Install issues

Chad J. Milios milios at ccsys.com
Mon Oct 5 17:59:37 UTC 2015


> On Oct 5, 2015, at 12:41 PM, Polytropon <freebsd at edvax.de> wrote:
> 
>> On Mon, 5 Oct 2015 12:06:02 -0400, kpneal at pobox.com wrote:
>>> On Mon, Oct 05, 2015 at 05:36:44PM +0200, Polytropon wrote:
>>>> On Mon, 5 Oct 2015 10:18:49 -0453.75, William A. Mahaffey III wrote:
>>>> I entered 
>>>> 'ufs:/dev/da0s1a rw' & it proceeded to boot the installer.
>>> 
>>> If I remember correctly, the boot process will mount root
>>> read-only, this is the default behaviour of single-user mode.
>>> That's why there is no "rw" option at this prompt; "rw" will
>>> therefore be ignored. Otherwise, the options from /etc/fstab
>>> would apply.
>> 
>> I thought mountroot (prompt? loader.conf option) took a list of 
>> filesystems to attempt to mount. Spaces between the possible roots.
>> So 'rw' would be examined only if the first filesystem wasn't
>> mountable.
> 
> Hmmm... if I read /usr/src/sys/kern/vfs_mount.c correctly,
> it's around line 1850, the path for the root partition is
> set to "/" and the mount options to "ro" via mount_arg().
> So no matter what you enter, it will be ignored if the
> first match is in the form "<fstype>:<device>" and can
> be mounted (read-only), see vfs_mountroot_ask() in the same
> file, around line 1900.
> 
> Loder options (set via /boot/loader.conf or interactively)
> are being parsed as environmental variables and also considered
> in this process.

Yeah, the kernel always mounts root read only to start and then it is the job of one of the rc.d scripts to (-u)pdate the mount options according to fstab. (I can't remember which script but u can grep the files in rc.d looking for the words fstab and/or mount for more insight into the whole process if curious.)

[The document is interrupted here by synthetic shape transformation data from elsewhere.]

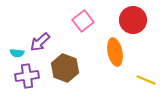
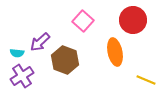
pink square: rotated 10 degrees counterclockwise
brown hexagon: moved 8 px up
purple cross: moved 5 px left; rotated 25 degrees counterclockwise
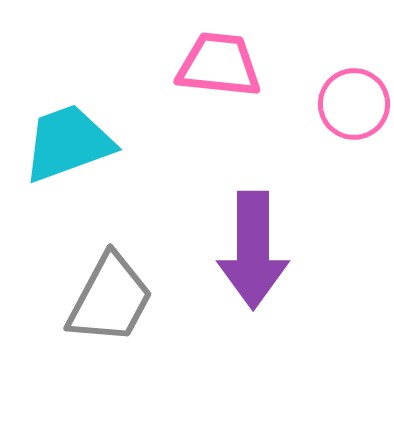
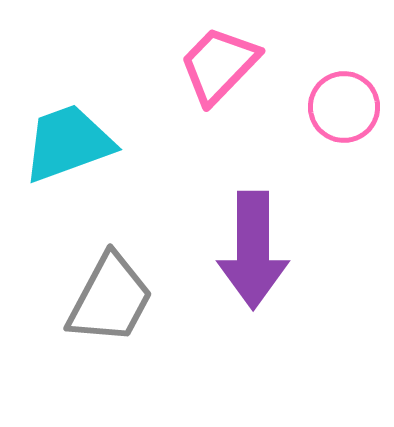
pink trapezoid: rotated 52 degrees counterclockwise
pink circle: moved 10 px left, 3 px down
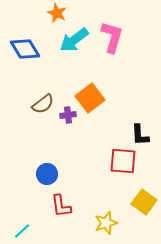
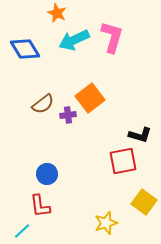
cyan arrow: rotated 12 degrees clockwise
black L-shape: rotated 70 degrees counterclockwise
red square: rotated 16 degrees counterclockwise
red L-shape: moved 21 px left
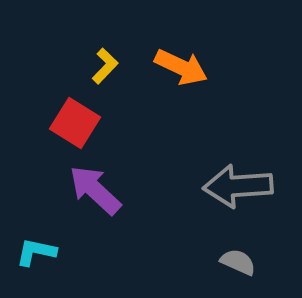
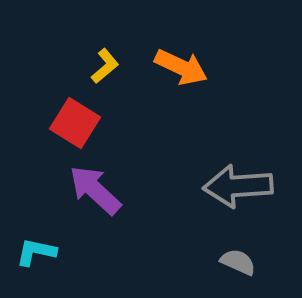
yellow L-shape: rotated 6 degrees clockwise
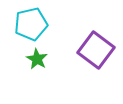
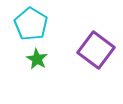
cyan pentagon: rotated 28 degrees counterclockwise
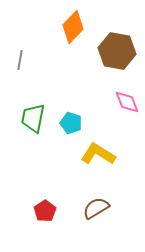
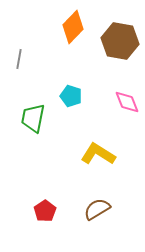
brown hexagon: moved 3 px right, 10 px up
gray line: moved 1 px left, 1 px up
cyan pentagon: moved 27 px up
brown semicircle: moved 1 px right, 1 px down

The thing is that when u boot single-user mode u r given shell control BEFORE /etc/rc.d (even before /etc/rc actually) so every bit of resource control is at your manual discretion (and therefore labor :) ).

William you'll need to mount your custom partitions yourself and/or `mount -uw /` at that point. `exit`ing the single user shell lets /etc/rc continue with the boot process into "multi-user" mode (which isn't so aptly named, it just means your system is up and ready as u r accustomed to with resources available and services running, which MAY constitute other users able to log in, but in the case of the install image's config, not quite so)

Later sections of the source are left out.